In terms of its interface, the TZ20 is a curious blend of the traditional and modern. Despite the touchscreen, Panasonic has left most of the physical controls intact. The on-screen menus are navigated by scrolling and selecting using an old-fashioned five-way pad, for example. You can tap the screen to focus, however, and -- if you really want to -- you can zoom using an on-screen control rather than the top-mounted rocker. It's by no means an awful control scheme but it certainly takes some getting used to and the touch element doesn't have the instantly intuitive qualities of, say, the iPhone.

Ten different shooting modes are available, including 'intelligent auto', program AE, 3D, and aperture or shutter priority. There are also customisable scene modes and a full manual setting. These can all be selected via the top-mounted mode dial. Once you've chosen your mode, you can change other settings via the touchscreen, as required.

There are plenty of useful automatic features, such as face detection, red-eye correction, scene selection and so on. The autofocus and other automated settings are quick to adapt too, allowing the device to operate effectively as a shoot-from-the-hip camera. Conversely, enthusiasts will appreciate the wide range of manual settings, effects and tweaks that can be employed and adjusted with relative ease.

Quick on the draw

The TZ20 is fast. It's able to shoot about 2 seconds after you flip the power switch. There's barely any lag between shots, although, if you flip to playback mode straight after you've taken a photo, you may find the camera is still writing data in the background. The camera can capture a zippy 10 frames per second in the continuous-shooting mode.

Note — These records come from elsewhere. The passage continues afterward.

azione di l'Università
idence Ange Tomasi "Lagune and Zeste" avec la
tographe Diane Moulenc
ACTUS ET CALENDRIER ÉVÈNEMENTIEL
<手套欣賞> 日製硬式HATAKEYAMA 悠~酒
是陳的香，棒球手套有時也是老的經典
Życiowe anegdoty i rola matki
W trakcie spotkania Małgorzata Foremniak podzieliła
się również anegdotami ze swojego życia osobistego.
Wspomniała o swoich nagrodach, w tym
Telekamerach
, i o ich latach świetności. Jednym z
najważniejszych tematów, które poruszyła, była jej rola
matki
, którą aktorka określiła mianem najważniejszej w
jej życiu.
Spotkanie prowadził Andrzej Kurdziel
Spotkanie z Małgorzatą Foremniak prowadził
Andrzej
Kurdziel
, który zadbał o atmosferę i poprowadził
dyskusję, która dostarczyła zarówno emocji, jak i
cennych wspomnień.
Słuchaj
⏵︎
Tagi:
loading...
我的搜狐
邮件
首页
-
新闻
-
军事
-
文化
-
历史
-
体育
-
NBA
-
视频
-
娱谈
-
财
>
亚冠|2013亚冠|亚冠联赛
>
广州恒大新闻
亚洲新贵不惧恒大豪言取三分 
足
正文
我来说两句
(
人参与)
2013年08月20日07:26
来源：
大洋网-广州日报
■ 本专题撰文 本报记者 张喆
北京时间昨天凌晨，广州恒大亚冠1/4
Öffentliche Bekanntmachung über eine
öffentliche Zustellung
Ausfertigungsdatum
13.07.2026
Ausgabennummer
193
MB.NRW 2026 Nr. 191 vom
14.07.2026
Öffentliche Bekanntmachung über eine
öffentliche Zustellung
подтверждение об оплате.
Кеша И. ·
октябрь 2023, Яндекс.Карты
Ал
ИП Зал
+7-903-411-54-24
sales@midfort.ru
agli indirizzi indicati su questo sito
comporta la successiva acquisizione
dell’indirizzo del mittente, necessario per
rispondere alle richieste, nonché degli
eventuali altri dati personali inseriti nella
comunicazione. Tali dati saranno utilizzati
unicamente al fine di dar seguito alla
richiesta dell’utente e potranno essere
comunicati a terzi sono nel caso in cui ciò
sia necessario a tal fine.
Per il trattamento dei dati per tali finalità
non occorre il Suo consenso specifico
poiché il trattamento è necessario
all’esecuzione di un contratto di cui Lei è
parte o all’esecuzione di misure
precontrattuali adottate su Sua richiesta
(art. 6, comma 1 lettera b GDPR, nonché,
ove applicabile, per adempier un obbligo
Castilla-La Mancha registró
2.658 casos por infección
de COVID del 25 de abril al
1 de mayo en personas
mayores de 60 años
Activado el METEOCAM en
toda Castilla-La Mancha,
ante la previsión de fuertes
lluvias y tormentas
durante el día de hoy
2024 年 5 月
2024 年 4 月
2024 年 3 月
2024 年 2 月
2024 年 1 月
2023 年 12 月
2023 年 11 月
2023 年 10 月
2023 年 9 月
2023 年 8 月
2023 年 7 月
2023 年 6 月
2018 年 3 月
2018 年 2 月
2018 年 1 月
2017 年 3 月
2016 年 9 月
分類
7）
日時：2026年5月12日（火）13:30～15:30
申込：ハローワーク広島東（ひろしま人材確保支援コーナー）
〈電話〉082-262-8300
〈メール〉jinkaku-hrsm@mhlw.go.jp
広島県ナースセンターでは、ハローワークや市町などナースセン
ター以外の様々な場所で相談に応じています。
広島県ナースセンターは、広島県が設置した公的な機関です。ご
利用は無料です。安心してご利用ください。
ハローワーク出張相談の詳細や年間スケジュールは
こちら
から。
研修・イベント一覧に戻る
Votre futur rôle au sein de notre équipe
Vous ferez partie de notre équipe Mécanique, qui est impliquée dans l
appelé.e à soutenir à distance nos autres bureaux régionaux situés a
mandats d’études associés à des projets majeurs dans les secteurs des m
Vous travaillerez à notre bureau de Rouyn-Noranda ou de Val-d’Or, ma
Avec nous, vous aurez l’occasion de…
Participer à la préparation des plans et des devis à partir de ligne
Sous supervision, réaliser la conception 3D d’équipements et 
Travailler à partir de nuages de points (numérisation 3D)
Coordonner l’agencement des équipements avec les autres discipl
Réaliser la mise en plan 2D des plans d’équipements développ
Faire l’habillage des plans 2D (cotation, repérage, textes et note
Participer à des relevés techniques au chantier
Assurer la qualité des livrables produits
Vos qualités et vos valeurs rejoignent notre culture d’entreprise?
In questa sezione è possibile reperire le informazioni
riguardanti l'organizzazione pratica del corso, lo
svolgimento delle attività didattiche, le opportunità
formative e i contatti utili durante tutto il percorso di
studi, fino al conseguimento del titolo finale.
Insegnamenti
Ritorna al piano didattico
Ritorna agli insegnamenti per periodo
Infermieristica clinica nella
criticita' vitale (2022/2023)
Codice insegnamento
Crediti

The GPS features and long zoom make the TZ20 ideal for anyone who does plenty of travelling (click image to enlarge).

Shots taken outdoors in the daytime look fantastic. They're punchy, yet offer well-balanced colours and strong contrast. The TZ10 can pick out detail across areas of light and shadow. There's some distortion with the lens at the wide-angle setting, and a small amount of purple fringing in high-contrast areas, but both of these fall well within the norm for a top-end compact.

Sharpness freaks may wish to take the edge off the softness slightly using their image-editing tool of choice. For most people, however, the TZ20's rich, warm image quality will be instantly appealing.

The camera's low-light performance is as good as that of many of the better compacts we've seen recently. Full-resolution, non-flash pictures can be taken at ISOs of right up to 1,600 without too much noise appearing. Still, we found the optimum setting to be ISO 400 or less. Blurring is suppressed by the camera's good optical image stabilisation.

The TZ20's video recordings are a cut above those of most other still cameras. Perfectionists probably won't want to leave their dedicated camcorders at home, but the 1080i quality is ideal for family outings, holiday clips and so on.

The 3D function borders on being a gimmick. The camera doesn't have two lenses, so it takes a series of photos as you pan and then combines the most suitable pair into a 3D composite. You can't view these images back on the screen Nintendo 3DS-style, so you'll need a compatible TV or computer to see them at all. If you have all the requisite hardware and a firm belief that 3D is the future, this feature could be of interest.

The TZ20's main weakness is its battery life. The supplied power pack is good for around 260 pictures, which is 40 less photos per charge compared to the TZ10.


The Panasonic Lumix DMC-TZ20 improves on its predecessor in just about every regard, besides battery life. It's highly versatile, and can capture stunning portraits, landscapes, action shots, videos and more.

You should definitely check out the TZ20 if you're either a gadget nut who wants all the coolest features and strong performance in one device, or an adventurous type who needs an adaptable travel snapper, complete with GPS. Otherwise, we'd suggest thinking about how much you're actually likely to use the TZ20's features before you cough up £300.